WHAT YOU HAVE TO DO - Return the lines of the data below starting at the one holding "par le chasseur de baleines…" and ending at the one holding "02 МАРТА 2021 15:14", word for word, leaving every picture out.

[Stored data entries]
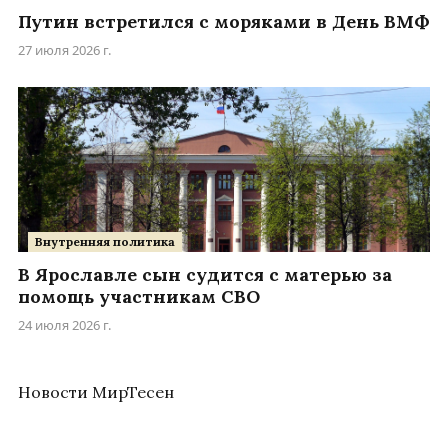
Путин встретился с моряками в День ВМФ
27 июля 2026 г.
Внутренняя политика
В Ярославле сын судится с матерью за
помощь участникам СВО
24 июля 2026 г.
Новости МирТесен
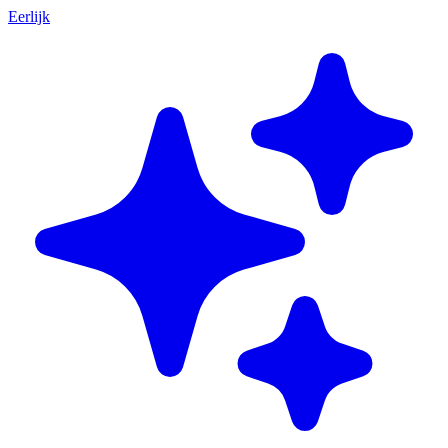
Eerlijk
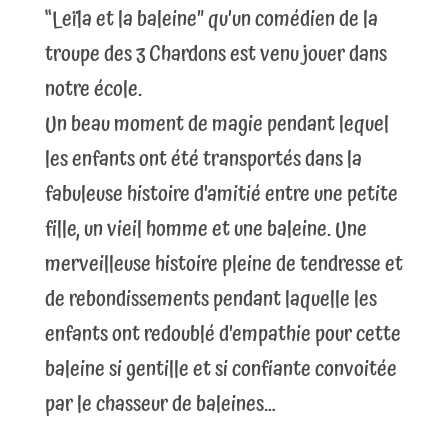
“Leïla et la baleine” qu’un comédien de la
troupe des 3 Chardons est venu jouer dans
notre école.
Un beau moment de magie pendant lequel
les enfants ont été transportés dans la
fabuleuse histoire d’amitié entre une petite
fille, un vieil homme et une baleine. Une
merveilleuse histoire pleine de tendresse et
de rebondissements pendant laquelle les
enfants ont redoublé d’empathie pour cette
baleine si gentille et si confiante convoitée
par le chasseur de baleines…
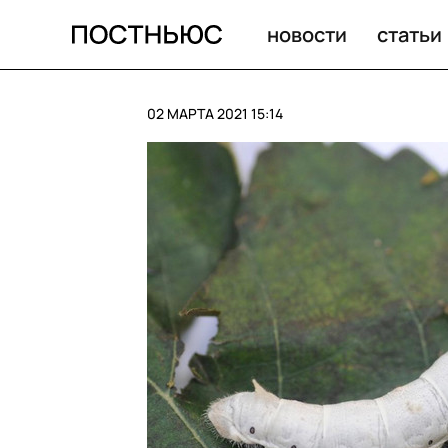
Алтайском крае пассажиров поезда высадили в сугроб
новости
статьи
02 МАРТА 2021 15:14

---

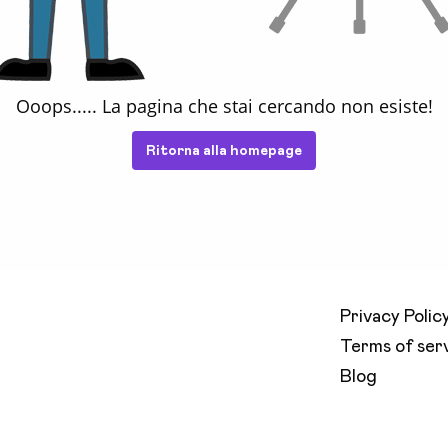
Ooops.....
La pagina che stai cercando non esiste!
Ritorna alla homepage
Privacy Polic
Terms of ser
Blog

TASK OUTPUT -
par le chasseur de baleines…
Алтайском крае пассажиров поезда высадили в сугроб
новости
статьи
02 МАРТА 2021 15:14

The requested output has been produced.